Directions: Pick every line from the data that holds the word "Santa".

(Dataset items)
_ _ _ _ _ _ _

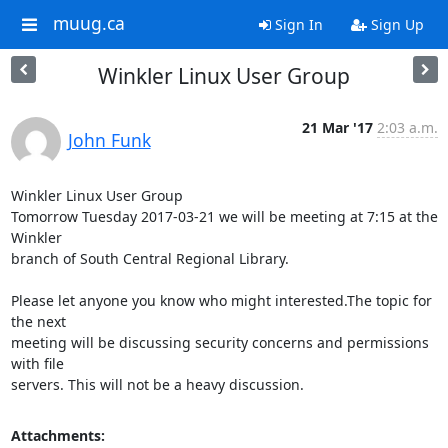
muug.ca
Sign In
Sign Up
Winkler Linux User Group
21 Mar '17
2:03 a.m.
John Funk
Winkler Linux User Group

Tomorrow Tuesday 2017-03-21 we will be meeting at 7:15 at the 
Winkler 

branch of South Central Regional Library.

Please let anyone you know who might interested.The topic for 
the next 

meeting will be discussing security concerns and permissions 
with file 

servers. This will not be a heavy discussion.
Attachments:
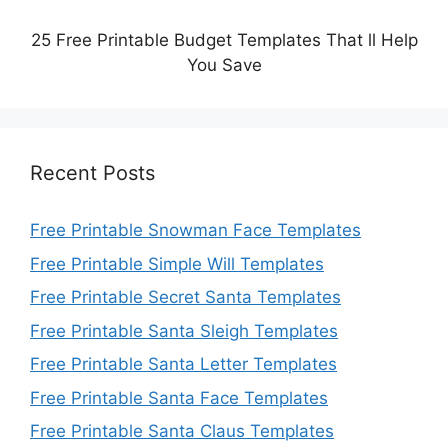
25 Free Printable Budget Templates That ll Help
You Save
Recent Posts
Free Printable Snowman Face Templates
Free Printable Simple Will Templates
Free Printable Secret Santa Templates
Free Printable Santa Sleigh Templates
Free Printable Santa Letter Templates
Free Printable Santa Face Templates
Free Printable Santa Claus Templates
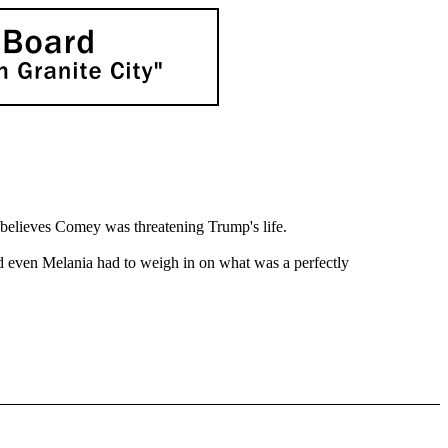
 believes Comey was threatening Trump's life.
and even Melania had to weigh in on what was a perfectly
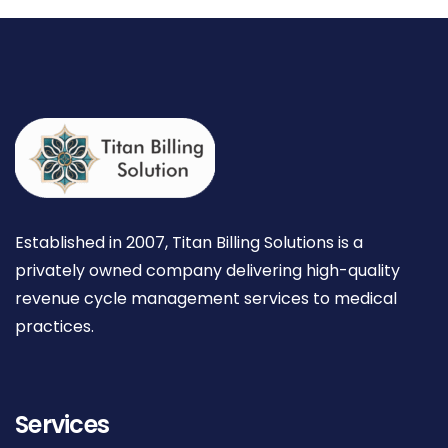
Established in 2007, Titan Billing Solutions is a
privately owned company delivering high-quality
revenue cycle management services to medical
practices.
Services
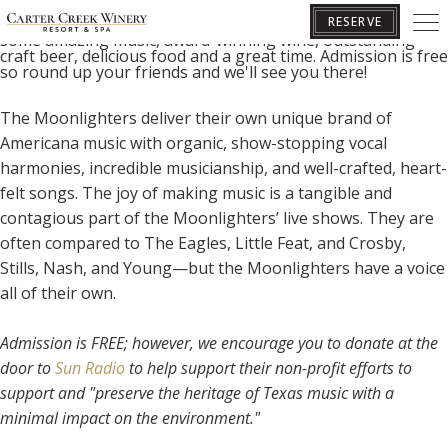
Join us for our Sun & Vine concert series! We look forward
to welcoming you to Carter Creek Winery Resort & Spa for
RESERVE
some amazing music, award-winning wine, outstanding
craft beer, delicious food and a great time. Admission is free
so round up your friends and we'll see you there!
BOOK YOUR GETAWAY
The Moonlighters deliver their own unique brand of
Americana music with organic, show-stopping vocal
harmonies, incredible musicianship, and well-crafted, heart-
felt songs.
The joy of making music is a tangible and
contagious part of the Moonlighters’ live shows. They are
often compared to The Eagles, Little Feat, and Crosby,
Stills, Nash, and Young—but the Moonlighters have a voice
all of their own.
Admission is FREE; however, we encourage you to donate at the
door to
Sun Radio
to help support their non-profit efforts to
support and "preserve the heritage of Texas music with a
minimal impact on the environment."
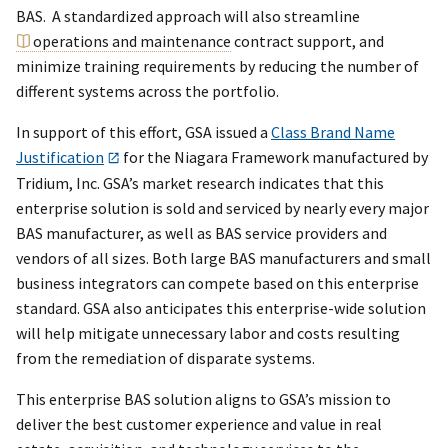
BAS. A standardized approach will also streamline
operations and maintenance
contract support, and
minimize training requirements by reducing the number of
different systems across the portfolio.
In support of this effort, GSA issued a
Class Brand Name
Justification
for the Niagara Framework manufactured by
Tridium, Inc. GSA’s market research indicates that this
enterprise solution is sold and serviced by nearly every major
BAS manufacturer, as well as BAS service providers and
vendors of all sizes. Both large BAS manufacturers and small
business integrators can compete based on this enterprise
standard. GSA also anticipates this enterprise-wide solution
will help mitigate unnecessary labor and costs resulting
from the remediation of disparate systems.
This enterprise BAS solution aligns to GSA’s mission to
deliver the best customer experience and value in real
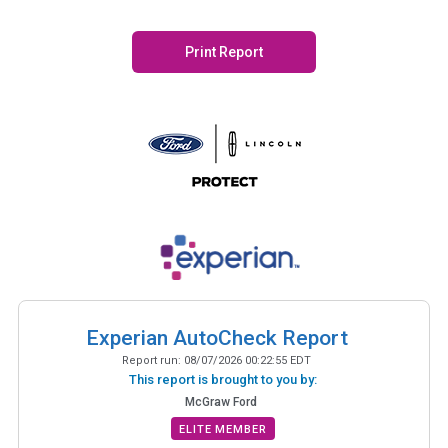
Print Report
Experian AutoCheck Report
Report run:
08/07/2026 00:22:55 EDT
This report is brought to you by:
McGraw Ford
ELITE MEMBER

_ _ _ _ _ _ _

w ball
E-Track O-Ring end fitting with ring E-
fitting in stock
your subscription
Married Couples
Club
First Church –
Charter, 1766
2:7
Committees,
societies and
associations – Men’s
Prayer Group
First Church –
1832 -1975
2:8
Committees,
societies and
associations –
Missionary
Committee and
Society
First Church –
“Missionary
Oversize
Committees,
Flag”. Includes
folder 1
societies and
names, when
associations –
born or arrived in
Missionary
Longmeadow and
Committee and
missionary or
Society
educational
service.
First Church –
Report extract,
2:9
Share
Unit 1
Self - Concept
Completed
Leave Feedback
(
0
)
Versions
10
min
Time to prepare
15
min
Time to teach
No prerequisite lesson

_ _ _ _ _ _ _

Completed exercise:
Free Printable Secret Santa Templates
Free Printable Santa Sleigh Templates
Free Printable Santa Letter Templates
Free Printable Santa Face Templates
Free Printable Santa Claus Templates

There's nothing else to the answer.